This chapter will cover the following topics:这章将包含如下主题:
1、Using KMeans to cluster data 使用kmeans(k均值)分类数据
2、Optimizing the number of centroids 最优化形心数
3、 Assessing cluster correctness评估分类的正确性
4、 Using MiniBatch KMeans to handle more data 使用MiniBatch KMeans(小批量k均值)来处理更多数据
5、Quantizing an image with KMeans clustering 使用聚类KMeans量化图形
6、Finding the closest objects in the feature space 在向量空间寻找最近的对象
7、Probabilistic clustering with Gaussian Mixture Models 基于概率的聚类高斯混合模型Gaussian Mixture Models
8、Using KMeans for outlier detection 使用KMeans来寻找离群值
9、Using k-NN for regression 使用K-NN回归
Introduction简介
In this chapter, we'll cover clustering. Clustering is often grouped together with unsupervised techniques. These techniques assume that we do not know the outcome variable. This leads to ambiguity in outcomes and objectives in practice, but nevertheless, clustering can be useful.
在本章,我们将覆盖聚类分析,聚类分析是无监督的分类技术。该技术假定我们不知道输出变量的情况,这将在输出和结果之间导致歧义,但是聚类将会很有用。
As we'll see, we can use clustering to "localize" our estimates in a supervised setting. This is perhaps why clustering is so effective; it can handle a wide range of situations, and often,the results are for the lack of a better term, "sane".
如我所见,我们能使用聚类定位我们的监督学习的位置,这就是为什么聚类分析这么有效。它可以处理很广泛的情形,它的结果是少量的较好的项。“明智的”
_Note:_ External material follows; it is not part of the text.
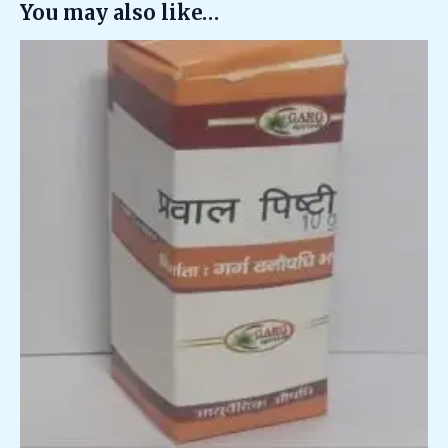
You may also like…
We'll walk through a wide variety of applications in this chapter; from image processing to regression and outlier detection. Through these applications, we'll see that clustering can often be viewed through a probabilistic or optimization lens. Different interpretations lead to various trade-offs. We'll walk through how to fit the models here so that you have the tools to try out many models when faced with a clustering problem.
本章,我们将了解广泛变量的应用。从图形处理回归问题和寻找离群值,通过这些应用,我们将看到聚类方法能通过基于概率的或者最优化lens,不同解导致多方面的调整。我们通过如何拟合模型来帮助你,当遇到聚类问题你可以有足够的工具来尝试不同的模型。